A verdade é que o alcance do
poder dos eurodeputados ainda
não é bem compreendido hoje, 25
anos depois da primeira eleição
direta para o Parlamento Europeu. Com isso, as mesmas pesquisas apontam um provável nível de
comparecimento às urnas que
não chega a 50% do eleitorado.
Essa constatação contrasta com
o fato de os poderes do Legislativo
europeu virem aumentando nos
últimos anos. E, segundo analistas
ouvidos pela Folha, o poder dos
eurodeputados crescerá ainda
mais se a Constituição da União
Européia for adotada pelos 25
países-membros do bloco.
"Os poderes do Parlamento Europeu vêm sendo gradualmente
expandidos desde sua criação.
Até meados da década passada,
todavia, eles ainda não eram tão
significativos. Hoje os eurodeputados já podem vetar o orçamento
da UE, criar comissões de inquérito, destituir a Comissão Européia [o Executivo do bloco], vetar
certos acordos internacionais e
impedir futuras ampliações", explicou Michael Kreile, da Universidade Humboldt (Alemanha).

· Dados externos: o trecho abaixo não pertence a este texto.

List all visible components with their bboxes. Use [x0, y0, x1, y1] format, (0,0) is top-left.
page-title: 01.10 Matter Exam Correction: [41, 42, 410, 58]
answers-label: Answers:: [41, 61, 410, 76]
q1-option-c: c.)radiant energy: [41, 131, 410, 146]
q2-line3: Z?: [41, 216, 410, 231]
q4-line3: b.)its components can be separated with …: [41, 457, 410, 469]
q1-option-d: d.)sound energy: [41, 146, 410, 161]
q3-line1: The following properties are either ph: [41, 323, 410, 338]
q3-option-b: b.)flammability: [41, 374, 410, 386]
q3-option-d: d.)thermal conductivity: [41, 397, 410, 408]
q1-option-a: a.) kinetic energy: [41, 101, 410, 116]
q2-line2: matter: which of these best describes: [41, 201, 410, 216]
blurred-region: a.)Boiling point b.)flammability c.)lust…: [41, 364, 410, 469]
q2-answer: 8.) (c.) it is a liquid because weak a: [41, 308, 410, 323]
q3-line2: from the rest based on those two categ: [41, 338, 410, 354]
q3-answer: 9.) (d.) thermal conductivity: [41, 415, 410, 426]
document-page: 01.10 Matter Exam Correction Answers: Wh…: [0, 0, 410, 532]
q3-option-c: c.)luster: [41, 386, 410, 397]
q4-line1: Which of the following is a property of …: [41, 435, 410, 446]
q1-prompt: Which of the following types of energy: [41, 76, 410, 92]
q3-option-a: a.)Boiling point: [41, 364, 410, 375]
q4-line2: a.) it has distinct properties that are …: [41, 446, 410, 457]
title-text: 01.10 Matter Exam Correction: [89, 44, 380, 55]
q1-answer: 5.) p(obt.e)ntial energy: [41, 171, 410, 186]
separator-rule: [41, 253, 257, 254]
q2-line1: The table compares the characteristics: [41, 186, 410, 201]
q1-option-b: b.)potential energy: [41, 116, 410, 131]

"Ademais, o Parlamento também pode emendar ou vetar leis
nacionais relacionadas à segurança alimentar, ao transporte, ao
ambiente e ao mercado interno,
inclusive à regulação financeira",
acrescentou o analista alemão.
Mesmo assim, como salientou
Anne-Marie Le Gloannec, do
Centro Marc Bloch, um instituto
de pesquisas franco-alemão de
Berlim, a eleição européia não
suscita grande interesse. Com isso, "os partidos extremistas ou
eurocéticos, que têm uma maior
capacidade de mobilização eleitoral, acabam obtendo uma vantagem competitiva". "Isso é perigoso, pois, se a Constituição for adotada, o Parlamento terá amplos
poderes", analisou Le Gloannec.
De fato, a Constituição prevê
que os eurodeputados passem a
ter o poder de emendar leis nacionais ligadas ao direito de asilo, à
imigração, ao controle das fronteiras e à cooperação judicial e policial -temas delicados e que envolvem fortes interesses nacionais. Além disso, o Parlamento
poderá supervisar os gastos com a
agricultura, que constituem quase
a metade do orçamento anual do
bloco -de 100 bilhões.
Partidos tradicionais
O provável fortalecimento dos
"eurocéticos" e dos extremistas
reflete o descrédito que envolve os
blocos partidários tradicionais: o
Grupo do Partido do Povo Europeu e dos Democratas Europeus
(de centro-direita) e o Grupo do
Partido dos Socialistas Europeus
(de centro-esquerda).
Segundo pesquisas, o grupo de
centro-direita deverá ficar com
265 das 732 cadeiras do Parlamento. Já o de centro-esquerda ficará com 206 assentos. Assim, se
ambos não fizerem uma "grande
coalizão" de centro, como era comum até 1999, nenhuma das duas
grandes formações deverá conseguir compor uma maioria estável.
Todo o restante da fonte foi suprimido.